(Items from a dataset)
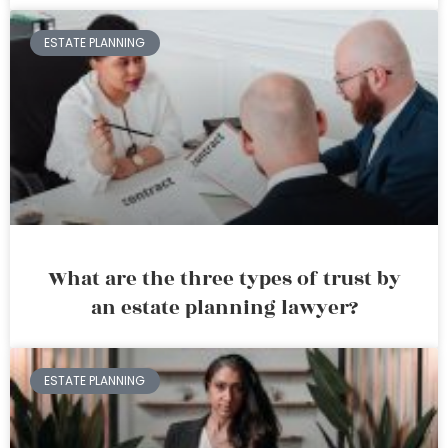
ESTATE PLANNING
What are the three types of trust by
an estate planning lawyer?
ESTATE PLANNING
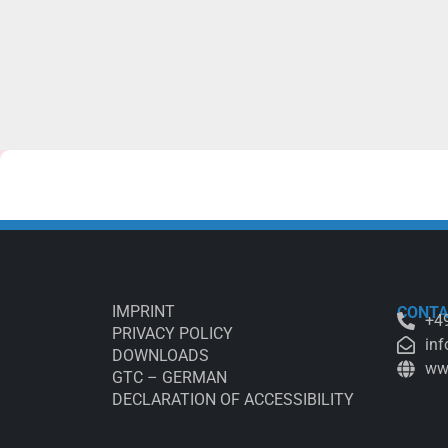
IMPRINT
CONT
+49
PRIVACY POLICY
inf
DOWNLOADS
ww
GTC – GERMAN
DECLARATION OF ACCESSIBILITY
---
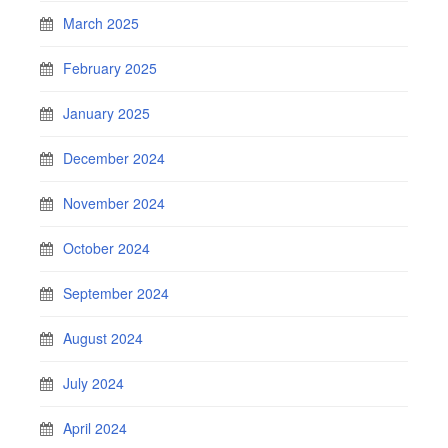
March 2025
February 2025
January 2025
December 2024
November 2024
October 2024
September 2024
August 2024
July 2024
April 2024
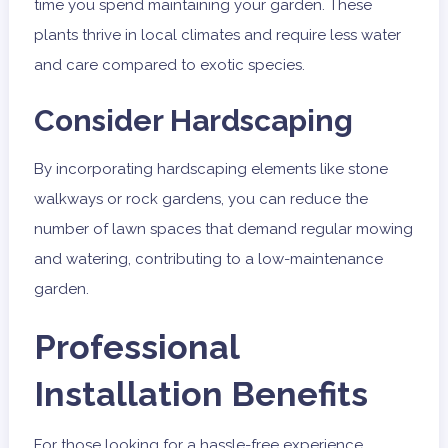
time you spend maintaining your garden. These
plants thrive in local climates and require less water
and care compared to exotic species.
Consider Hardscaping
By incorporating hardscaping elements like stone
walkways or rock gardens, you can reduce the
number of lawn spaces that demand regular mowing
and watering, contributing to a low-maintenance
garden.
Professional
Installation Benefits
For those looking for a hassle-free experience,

* [Exercise directions] Copy out only the lines above from the one with "number of lawn" to the one with "For those looking", inclusive, exactly as they stand.

* [Exercise output]
number of lawn spaces that demand regular mowing
and watering, contributing to a low-maintenance
garden.
Professional
Installation Benefits
For those looking for a hassle-free experience,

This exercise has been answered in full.